Porque todo el que pide, recibe; el que busca, encuentra; y al que llama, se le abrirá.
¿Quién de ustedes, cuando su hijo le pide pan, le da una piedra?
¿O si le pide un pez, le da una serpiente?
Si ustedes, que son malos, saben dar cosas buenas a sus hijos, ¡cuánto más el Padre celestial dará cosas buenas a aquellos que se las pidan!
Todo lo que deseen que los demás hagan por ustedes, háganlo por ellos: en esto consiste la Ley y los Profetas.
De la Biblia "El Libro del Pueblo de Dios"
Breve Comentario
Cristo nos invita a pedir y por lo mismo nos lo enseña en dos ejemplos que se acercan al ridículo, es decir, ninguno de los judíos cercanos a Él daría a su hijo una piedra o una serpiente. Esta utilización de imágenes nada ordinarias desea mostrar a los hombres la bondad de Dios mediante la síntesis final ya que "si ustedes, que son malos, ... " y hacen el bien, cuanto mayor será el efecto de la bondad de Dios que es el Sumo Bien y el Sumo Bondadoso, en este sentido.
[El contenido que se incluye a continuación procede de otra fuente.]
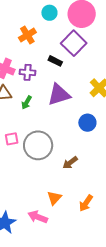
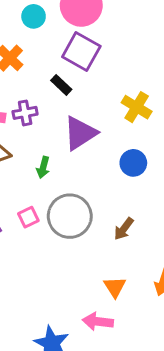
black rectangle: (55, 61) -> (61, 85), turned 32
green arrow: (27, 103) -> (43, 167), moved

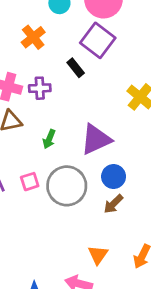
purple triangle: (80, 133) -> (96, 139), moved
blue circle: (133, 163) -> (114, 177), moved

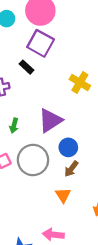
orange triangle: (98, 255) -> (63, 195), moved

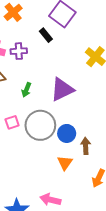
blue circle: (68, 147) -> (67, 133), moved
brown arrow: (71, 169) -> (86, 146), moved, turned 133

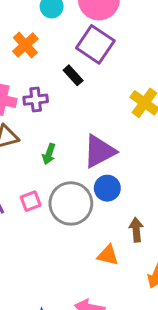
blue circle: (67, 133) -> (107, 188), moved
orange triangle: (65, 163) -> (108, 255), turned -49

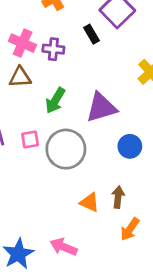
green arrow: (49, 154) -> (55, 100), size x1.4
blue circle: (107, 188) -> (130, 146), moved
brown arrow: (136, 230) -> (118, 197), moved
Dios, ¿qué nos ha dado siendo el más generoso y nuestro mayor premio? A su Hijo. Este es nuestro regalo y debe ser siempre nuestra mayor petición a Dios Padre.
Santo Tomás de Aquino en su Compendio de Teología (en sección Esperanza) explicaba al Fray Reginaldo de Piperno que para orar a Dios debemos tener en cuenta dos puntos. Primero el deseo de aquello que se pide, teniendo en cuenta que debe ser algo que no esté a nuestro alcance y a la vez sea posible para nuestra naturaleza. Y para desear bien, dice el Aquinate, Jesús nos enseñó el Padrenuestro, que expresa con perfección aquello que debemos desear.
En segundo lugar debemos tener esperanza, pues sin esta no hay real petición.
Por todo esto los Padres de la Iglesia, como Juan Crisóstomo en el comentario al Evangelio según san Mateo, enseñan que al orar lo hagamos principalmente con el Padrenuestro poniendo nuestra esperanza en la Providencia de Dios.
El Evangelio de hoy finaliza con la exhortación a la caridad, que es la meta de todas las virtudes, incluso la de la oración.